12. The method according to claim 4, which comprises: reading the key out of the assigned communication device.

13. The system according to claim 5, wherein: said box is configured to read the secret key out of the assigned communication device during the setup of the VPN link.

14. The system according to claim 6, wherein: said box is configured to read the key out of the assigned communication device.

Description

BRIEF DESCRIPTION OF THE SEVERAL VIEWS OF THE DRAWING

(1) FIG. 1 a schematic illustration of an exemplary embodiment of a VPN communication link,

(2) FIG. 2 a schematic illustration of a first exemplary embodiment of the inventive method,

(3) FIG. 3 a schematic illustration of a second exemplary embodiment of the inventive method.

DESCRIPTION OF THE INVENTION

(4) FIG. 1 shows an example of use of an inventive industrial VPN tunnel.

(5) Control messages 103 are exchanged between an activated mechanism 101 and a field device 102 (e.g. signal, diplexer, barrier). Communication is effected e.g. via an Ethernet network or an IP network. These control messages are transmitted via a network 104 which is potentially exposed to attacks (e.g. a public accessible network, the internet, WLAN, mobile radio network). A VPN box 105, 106 is therefore provided on both the activated mechanism and the field device, and cryptographically protects the control messages during transmission via the network. An IPsec, IKE, SSL, TLS, MACsec, L2TP, PPTP protocol can for example be used for this purpose.

(6) The bottom VPN box 106, which is connected upstream of the field device 102, uses a secret key of the field device 107 (FD key) when setting up the VPN link in order to install a session key SK to protect the control messages.

(7) Several variants are possible, which differ in the way in which the secret key of the field device is used:

(8) Field Device as a Security Token (No Key on VPN Box)

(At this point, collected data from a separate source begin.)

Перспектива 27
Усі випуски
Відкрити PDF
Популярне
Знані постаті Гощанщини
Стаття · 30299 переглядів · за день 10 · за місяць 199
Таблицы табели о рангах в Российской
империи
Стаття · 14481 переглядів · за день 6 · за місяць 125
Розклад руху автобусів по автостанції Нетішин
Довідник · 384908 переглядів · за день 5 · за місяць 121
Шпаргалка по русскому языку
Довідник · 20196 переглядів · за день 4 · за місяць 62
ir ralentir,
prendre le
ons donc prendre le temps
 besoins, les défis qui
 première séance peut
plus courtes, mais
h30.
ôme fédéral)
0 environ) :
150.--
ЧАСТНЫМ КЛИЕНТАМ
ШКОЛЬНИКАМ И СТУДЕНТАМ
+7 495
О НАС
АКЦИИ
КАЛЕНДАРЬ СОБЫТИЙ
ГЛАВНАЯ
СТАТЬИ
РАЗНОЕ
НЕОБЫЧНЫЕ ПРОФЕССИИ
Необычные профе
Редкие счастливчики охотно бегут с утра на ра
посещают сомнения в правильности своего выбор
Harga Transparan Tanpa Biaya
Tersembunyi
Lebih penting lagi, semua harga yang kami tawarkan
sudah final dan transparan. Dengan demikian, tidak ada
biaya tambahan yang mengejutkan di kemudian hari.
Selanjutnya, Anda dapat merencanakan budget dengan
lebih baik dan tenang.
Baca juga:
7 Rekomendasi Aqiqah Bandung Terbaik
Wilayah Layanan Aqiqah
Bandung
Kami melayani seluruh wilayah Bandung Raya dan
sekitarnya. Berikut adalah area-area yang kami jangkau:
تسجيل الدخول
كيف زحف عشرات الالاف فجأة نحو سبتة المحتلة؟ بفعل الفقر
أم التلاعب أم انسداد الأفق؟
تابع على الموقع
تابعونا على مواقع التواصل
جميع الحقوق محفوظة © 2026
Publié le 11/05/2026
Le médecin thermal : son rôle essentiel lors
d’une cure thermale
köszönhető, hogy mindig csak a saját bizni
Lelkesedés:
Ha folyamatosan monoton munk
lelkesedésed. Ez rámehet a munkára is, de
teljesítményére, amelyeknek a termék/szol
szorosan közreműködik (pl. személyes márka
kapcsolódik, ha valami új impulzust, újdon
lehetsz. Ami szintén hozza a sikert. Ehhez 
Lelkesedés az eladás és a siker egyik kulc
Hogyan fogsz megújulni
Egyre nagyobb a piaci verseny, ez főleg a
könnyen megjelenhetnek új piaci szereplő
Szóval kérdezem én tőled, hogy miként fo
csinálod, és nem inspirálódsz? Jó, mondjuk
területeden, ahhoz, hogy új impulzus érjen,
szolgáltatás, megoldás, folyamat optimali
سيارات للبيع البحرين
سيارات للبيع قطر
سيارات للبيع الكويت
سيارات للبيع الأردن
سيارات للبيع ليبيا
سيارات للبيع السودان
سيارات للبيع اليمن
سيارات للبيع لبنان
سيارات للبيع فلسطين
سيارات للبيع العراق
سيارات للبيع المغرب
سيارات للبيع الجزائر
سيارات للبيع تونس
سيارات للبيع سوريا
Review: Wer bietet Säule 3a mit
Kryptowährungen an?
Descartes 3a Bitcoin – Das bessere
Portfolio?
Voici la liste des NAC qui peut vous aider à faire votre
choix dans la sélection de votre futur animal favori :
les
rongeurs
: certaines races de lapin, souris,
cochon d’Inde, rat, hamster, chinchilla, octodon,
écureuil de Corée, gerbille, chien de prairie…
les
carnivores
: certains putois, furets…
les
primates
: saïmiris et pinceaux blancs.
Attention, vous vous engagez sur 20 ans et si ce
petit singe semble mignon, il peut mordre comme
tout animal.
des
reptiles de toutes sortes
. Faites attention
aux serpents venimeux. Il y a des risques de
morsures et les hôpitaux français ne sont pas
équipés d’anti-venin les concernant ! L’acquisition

(9) Certificate and private key are stored on the field device itself and are read from there. The VPN box accesses a “chipcard functionality” of the field device in order to set up a VPN tunnel assigned to the field device.

(10) The communication channel between VPN box and field device can be physically protected, i.e. can be inaccessible to an outsider. This can be effected via the same physical interface as the control data communication or via a separate, second interface. Optionally communication can be encrypted on this interface.

(11) Field Device Authentication by VPN Box

(12) A key assigned to the field device on the VPN box is used or activated (released or decrypted for use) only if the VPN box can authenticate the assigned field device. This can also be effected by a human user by entering a PIN or a password during a VPN setup. A key stored on a security token (e.g. on a chipcard) cannot be used until the security token has been activated by entering the PIN.

(13) FIG. 2 shows a variant in which the VPN box 201 has a field device certification authority (CA). The VPN box can thus generate a digital certificate and key 202 assigned to the field device. This digital certificate contains a device ID of the field device. The VPN box thus contains an integrated CA functionality. This certificate is generated or used only if the VPN box can authenticate the corresponding field device.

(14) This digital certificate can be permanent or temporary. A temporary certificate is only valid for a single VPN session.

(15) FIG. 3 shows another variant, in which the field device 301 has an integrated CA. Thus the field device can issue a digital certificate for a VPN key stored or generated on the VPN box. This digital certificate is used by the VPN box during the setup of a VPN link 302 (certificate signing request (CSR)).

(16) The latter two variants in particular require little administration, because the generation of the key material and the certification can run autonomously, e.g. without any intervention by a service engineer. The VPN box can in both cases also be used to link several field devices. The corresponding key establishment must then be performed in pairs here between the VPN box and the respective connected field device.